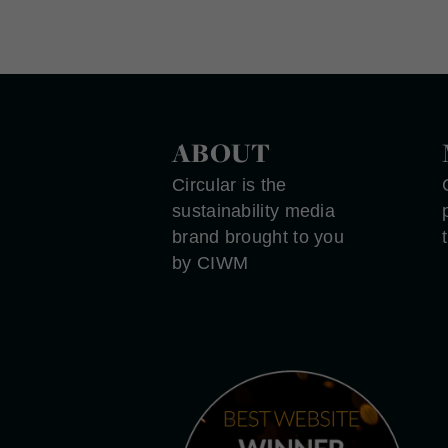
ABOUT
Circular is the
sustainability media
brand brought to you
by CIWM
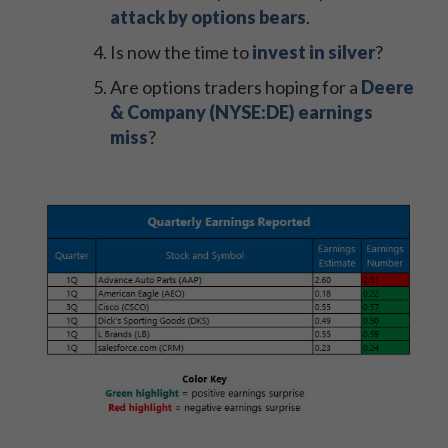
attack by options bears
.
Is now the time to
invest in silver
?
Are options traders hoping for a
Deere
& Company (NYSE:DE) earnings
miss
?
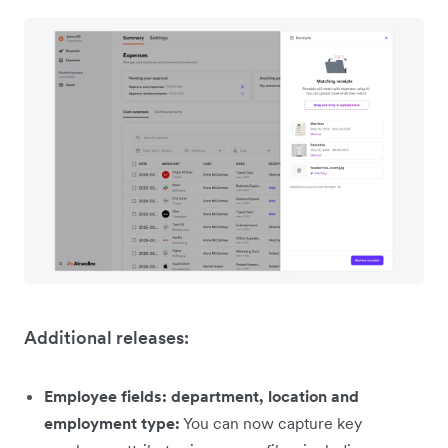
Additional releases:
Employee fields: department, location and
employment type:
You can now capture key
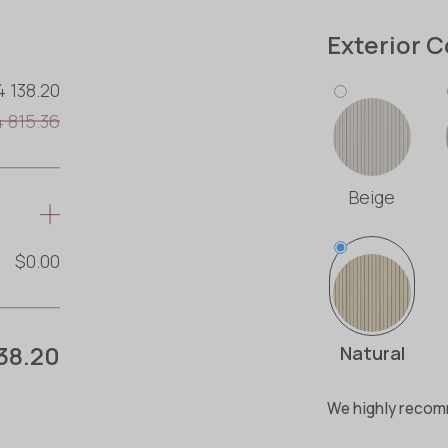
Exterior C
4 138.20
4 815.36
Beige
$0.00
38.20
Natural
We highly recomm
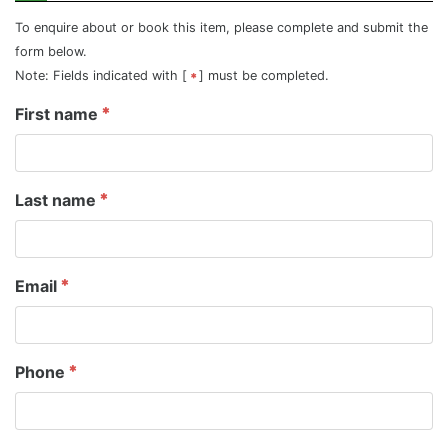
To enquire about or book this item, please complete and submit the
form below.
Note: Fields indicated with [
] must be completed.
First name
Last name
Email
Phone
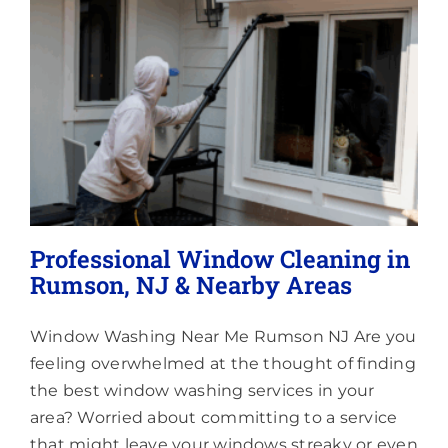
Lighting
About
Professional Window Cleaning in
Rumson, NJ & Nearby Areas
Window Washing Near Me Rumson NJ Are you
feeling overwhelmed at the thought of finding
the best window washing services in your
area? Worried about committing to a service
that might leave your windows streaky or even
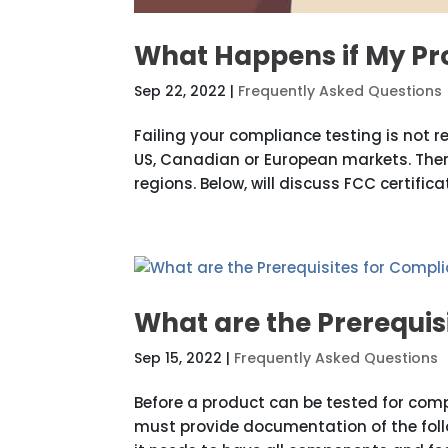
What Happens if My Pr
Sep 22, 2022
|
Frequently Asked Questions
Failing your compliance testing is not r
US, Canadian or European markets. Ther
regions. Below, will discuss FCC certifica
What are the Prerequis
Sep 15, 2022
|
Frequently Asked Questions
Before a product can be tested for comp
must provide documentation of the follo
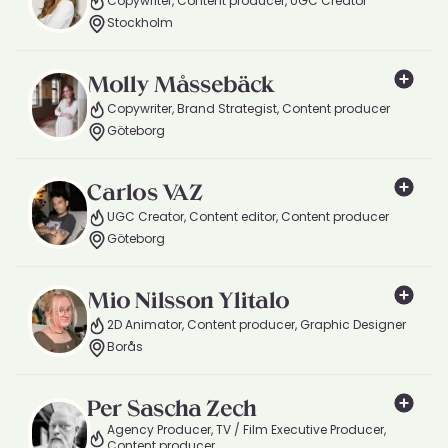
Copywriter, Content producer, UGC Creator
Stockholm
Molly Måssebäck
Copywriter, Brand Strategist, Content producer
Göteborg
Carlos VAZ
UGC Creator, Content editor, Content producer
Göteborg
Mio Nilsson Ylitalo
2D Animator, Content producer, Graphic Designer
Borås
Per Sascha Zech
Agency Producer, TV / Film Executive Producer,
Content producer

════════════════════

■ DESCRIPTION OF THE TASK: What is needed is an exact copy of the entries, without any images.

■ SOLUTION:
ABOUT
Circular is the
sustainability media
brand brought to you
by CIWM
attack by options bears
.
Is now the time to
invest in silver
?
Are options traders hoping for a
Deere
& Company (NYSE:DE) earnings
miss
?
Additional releases:
Employee fields: department, location and
employment type:
You can now capture key
Exterior C
4 138.20
4 815.36
Beige
$0.00
38.20
Natural
We highly recomm
To enquire about or book this item, please complete and submit the
form below.
Note: Fields indicated with [
] must be completed.
First name
Last name
Email
Phone
Lighting
About
Professional Window Cleaning in
Rumson, NJ & Nearby Areas
Window Washing Near Me Rumson NJ Are you
feeling overwhelmed at the thought of finding
the best window washing services in your
area? Worried about committing to a service
that might leave your windows streaky or even
What Happens if My Pr
Sep 22, 2022
|
Frequently Asked Questions
Failing your compliance testing is not r
US, Canadian or European markets. Ther
regions. Below, will discuss FCC certifica
What are the Prerequis
Sep 15, 2022
|
Frequently Asked Questions
Before a product can be tested for comp
must provide documentation of the follo
Copywriter, Content producer, UGC Creator
Stockholm
Molly Måssebäck
Copywriter, Brand Strategist, Content producer
Göteborg
Carlos VAZ
UGC Creator, Content editor, Content producer
Göteborg
Mio Nilsson Ylitalo
2D Animator, Content producer, Graphic Designer
Borås
Per Sascha Zech
Agency Producer, TV / Film Executive Producer,
Content producer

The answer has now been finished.